[Start of Attachment]

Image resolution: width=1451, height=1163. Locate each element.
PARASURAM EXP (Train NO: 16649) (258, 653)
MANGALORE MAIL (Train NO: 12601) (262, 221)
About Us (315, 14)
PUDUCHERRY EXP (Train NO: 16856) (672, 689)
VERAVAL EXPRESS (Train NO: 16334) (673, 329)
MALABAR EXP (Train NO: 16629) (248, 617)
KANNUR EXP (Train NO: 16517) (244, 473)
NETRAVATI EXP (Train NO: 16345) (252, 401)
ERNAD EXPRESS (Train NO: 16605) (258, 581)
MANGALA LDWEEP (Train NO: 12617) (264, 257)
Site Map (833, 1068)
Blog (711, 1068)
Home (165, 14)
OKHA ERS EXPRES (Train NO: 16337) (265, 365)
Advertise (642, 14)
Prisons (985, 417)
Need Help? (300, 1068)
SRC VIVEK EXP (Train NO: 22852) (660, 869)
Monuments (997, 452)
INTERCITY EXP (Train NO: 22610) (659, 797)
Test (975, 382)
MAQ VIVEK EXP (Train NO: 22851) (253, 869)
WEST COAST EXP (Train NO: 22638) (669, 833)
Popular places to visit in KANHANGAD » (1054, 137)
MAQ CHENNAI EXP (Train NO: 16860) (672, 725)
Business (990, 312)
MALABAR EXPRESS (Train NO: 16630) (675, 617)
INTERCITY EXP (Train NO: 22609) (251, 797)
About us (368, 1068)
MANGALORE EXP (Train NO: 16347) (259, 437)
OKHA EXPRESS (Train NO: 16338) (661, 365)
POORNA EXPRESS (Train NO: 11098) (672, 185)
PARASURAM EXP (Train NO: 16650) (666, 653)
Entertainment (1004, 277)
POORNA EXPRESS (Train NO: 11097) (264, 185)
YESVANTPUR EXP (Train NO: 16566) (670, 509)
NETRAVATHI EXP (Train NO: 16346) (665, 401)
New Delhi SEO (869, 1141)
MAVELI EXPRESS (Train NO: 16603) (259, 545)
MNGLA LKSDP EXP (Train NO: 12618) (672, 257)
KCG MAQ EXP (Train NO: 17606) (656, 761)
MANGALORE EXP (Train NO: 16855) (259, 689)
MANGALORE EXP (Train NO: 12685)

[End of Attachment]

- **What to work on**
Search the entries for the line holding "NETRAVATHI EXP (Train NO: 16346) (665, 401)". Return that line and the ones after it through the last, exactly.

- **Completed exercise**
NETRAVATHI EXP (Train NO: 16346) (665, 401)
New Delhi SEO (869, 1141)
MAVELI EXPRESS (Train NO: 16603) (259, 545)
MNGLA LKSDP EXP (Train NO: 12618) (672, 257)
KCG MAQ EXP (Train NO: 17606) (656, 761)
MANGALORE EXP (Train NO: 16855) (259, 689)
MANGALORE EXP (Train NO: 12685)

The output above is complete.